• ACTIVITY
Your copy of the data below must be exact and must leave out all pictures.

• Extracted page text data
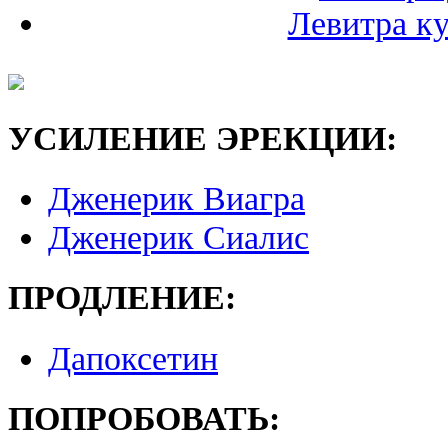
Левитра к
УСИЛЕНИЕ ЭРЕКЦИИ:
Дженерик Виагра
Дженерик Сиалис
ПРОДЛЕНИЕ:
Дапоксетин
ПОПРОБОВАТЬ:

• TASK ANSWER
Левитра к
УСИЛЕНИЕ ЭРЕКЦИИ:
Дженерик Виагра
Дженерик Сиалис
ПРОДЛЕНИЕ:
Дапоксетин
ПОПРОБОВАТЬ:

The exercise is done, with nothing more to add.